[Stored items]

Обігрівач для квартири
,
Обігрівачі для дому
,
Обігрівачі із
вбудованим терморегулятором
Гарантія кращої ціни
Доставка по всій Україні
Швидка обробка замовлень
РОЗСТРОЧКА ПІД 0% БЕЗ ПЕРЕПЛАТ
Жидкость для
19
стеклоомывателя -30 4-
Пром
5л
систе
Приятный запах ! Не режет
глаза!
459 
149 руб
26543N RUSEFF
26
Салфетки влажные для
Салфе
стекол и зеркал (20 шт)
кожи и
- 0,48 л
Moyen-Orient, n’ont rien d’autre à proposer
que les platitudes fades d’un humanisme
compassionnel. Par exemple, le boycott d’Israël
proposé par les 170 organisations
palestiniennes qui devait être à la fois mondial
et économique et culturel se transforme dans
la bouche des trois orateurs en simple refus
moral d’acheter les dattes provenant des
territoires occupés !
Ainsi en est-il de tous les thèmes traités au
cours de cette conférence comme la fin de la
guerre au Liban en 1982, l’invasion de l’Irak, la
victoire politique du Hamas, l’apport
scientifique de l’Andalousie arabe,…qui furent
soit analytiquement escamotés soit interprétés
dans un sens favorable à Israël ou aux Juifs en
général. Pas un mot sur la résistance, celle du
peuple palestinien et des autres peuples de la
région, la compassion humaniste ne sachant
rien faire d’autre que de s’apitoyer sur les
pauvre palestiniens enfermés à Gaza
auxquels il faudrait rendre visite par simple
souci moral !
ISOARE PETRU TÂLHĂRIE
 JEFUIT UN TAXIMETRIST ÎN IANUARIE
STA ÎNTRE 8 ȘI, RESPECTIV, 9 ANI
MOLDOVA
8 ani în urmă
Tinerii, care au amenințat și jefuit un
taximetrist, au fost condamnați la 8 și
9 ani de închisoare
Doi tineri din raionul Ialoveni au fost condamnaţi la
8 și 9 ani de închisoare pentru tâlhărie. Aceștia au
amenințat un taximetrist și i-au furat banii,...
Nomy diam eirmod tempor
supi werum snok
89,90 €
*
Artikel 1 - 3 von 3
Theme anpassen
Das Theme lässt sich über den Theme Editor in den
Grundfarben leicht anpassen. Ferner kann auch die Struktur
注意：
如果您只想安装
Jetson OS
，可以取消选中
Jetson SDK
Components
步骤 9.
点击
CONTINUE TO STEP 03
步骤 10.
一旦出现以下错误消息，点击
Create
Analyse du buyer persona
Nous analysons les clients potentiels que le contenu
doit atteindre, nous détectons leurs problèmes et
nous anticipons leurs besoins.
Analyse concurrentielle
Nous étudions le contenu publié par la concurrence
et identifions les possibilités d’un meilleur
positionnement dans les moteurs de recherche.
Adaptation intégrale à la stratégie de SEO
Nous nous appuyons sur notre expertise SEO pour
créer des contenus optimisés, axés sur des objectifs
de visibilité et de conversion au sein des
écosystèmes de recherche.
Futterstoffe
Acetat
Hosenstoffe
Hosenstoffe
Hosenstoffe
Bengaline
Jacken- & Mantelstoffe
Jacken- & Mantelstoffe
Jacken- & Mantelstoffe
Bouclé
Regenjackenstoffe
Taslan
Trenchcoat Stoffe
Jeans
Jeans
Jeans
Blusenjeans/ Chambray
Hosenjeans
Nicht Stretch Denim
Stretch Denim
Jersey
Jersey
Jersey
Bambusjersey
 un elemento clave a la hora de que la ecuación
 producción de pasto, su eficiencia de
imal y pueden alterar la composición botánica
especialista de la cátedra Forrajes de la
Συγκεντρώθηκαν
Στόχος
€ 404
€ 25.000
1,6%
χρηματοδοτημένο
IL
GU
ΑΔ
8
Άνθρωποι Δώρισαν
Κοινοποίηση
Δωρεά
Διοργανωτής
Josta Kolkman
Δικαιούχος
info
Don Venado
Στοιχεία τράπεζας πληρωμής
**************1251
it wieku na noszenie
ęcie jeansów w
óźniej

### [Activity]
Your reply should hold all the entries, each repeated without a single change.

### [Output]
Обігрівач для квартири
,
Обігрівачі для дому
,
Обігрівачі із
вбудованим терморегулятором
Гарантія кращої ціни
Доставка по всій Україні
Швидка обробка замовлень
РОЗСТРОЧКА ПІД 0% БЕЗ ПЕРЕПЛАТ
Жидкость для
19
стеклоомывателя -30 4-
Пром
5л
систе
Приятный запах ! Не режет
глаза!
459 
149 руб
26543N RUSEFF
26
Салфетки влажные для
Салфе
стекол и зеркал (20 шт)
кожи и
- 0,48 л
Moyen-Orient, n’ont rien d’autre à proposer
que les platitudes fades d’un humanisme
compassionnel. Par exemple, le boycott d’Israël
proposé par les 170 organisations
palestiniennes qui devait être à la fois mondial
et économique et culturel se transforme dans
la bouche des trois orateurs en simple refus
moral d’acheter les dattes provenant des
territoires occupés !
Ainsi en est-il de tous les thèmes traités au
cours de cette conférence comme la fin de la
guerre au Liban en 1982, l’invasion de l’Irak, la
victoire politique du Hamas, l’apport
scientifique de l’Andalousie arabe,…qui furent
soit analytiquement escamotés soit interprétés
dans un sens favorable à Israël ou aux Juifs en
général. Pas un mot sur la résistance, celle du
peuple palestinien et des autres peuples de la
région, la compassion humaniste ne sachant
rien faire d’autre que de s’apitoyer sur les
pauvre palestiniens enfermés à Gaza
auxquels il faudrait rendre visite par simple
souci moral !
ISOARE PETRU TÂLHĂRIE
 JEFUIT UN TAXIMETRIST ÎN IANUARIE
STA ÎNTRE 8 ȘI, RESPECTIV, 9 ANI
MOLDOVA
8 ani în urmă
Tinerii, care au amenințat și jefuit un
taximetrist, au fost condamnați la 8 și
9 ani de închisoare
Doi tineri din raionul Ialoveni au fost condamnaţi la
8 și 9 ani de închisoare pentru tâlhărie. Aceștia au
amenințat un taximetrist și i-au furat banii,...
Nomy diam eirmod tempor
supi werum snok
89,90 €
*
Artikel 1 - 3 von 3
Theme anpassen
Das Theme lässt sich über den Theme Editor in den
Grundfarben leicht anpassen. Ferner kann auch die Struktur
注意：
如果您只想安装
Jetson OS
，可以取消选中
Jetson SDK
Components
步骤 9.
点击
CONTINUE TO STEP 03
步骤 10.
一旦出现以下错误消息，点击
Create
Analyse du buyer persona
Nous analysons les clients potentiels que le contenu
doit atteindre, nous détectons leurs problèmes et
nous anticipons leurs besoins.
Analyse concurrentielle
Nous étudions le contenu publié par la concurrence
et identifions les possibilités d’un meilleur
positionnement dans les moteurs de recherche.
Adaptation intégrale à la stratégie de SEO
Nous nous appuyons sur notre expertise SEO pour
créer des contenus optimisés, axés sur des objectifs
de visibilité et de conversion au sein des
écosystèmes de recherche.
Futterstoffe
Acetat
Hosenstoffe
Hosenstoffe
Hosenstoffe
Bengaline
Jacken- & Mantelstoffe
Jacken- & Mantelstoffe
Jacken- & Mantelstoffe
Bouclé
Regenjackenstoffe
Taslan
Trenchcoat Stoffe
Jeans
Jeans
Jeans
Blusenjeans/ Chambray
Hosenjeans
Nicht Stretch Denim
Stretch Denim
Jersey
Jersey
Jersey
Bambusjersey
 un elemento clave a la hora de que la ecuación
 producción de pasto, su eficiencia de
imal y pueden alterar la composición botánica
especialista de la cátedra Forrajes de la
Συγκεντρώθηκαν
Στόχος
€ 404
€ 25.000
1,6%
χρηματοδοτημένο
IL
GU
ΑΔ
8
Άνθρωποι Δώρισαν
Κοινοποίηση
Δωρεά
Διοργανωτής
Josta Kolkman
Δικαιούχος
info
Don Venado
Στοιχεία τράπεζας πληρωμής
**************1251
it wieku na noszenie
ęcie jeansów w
óźniej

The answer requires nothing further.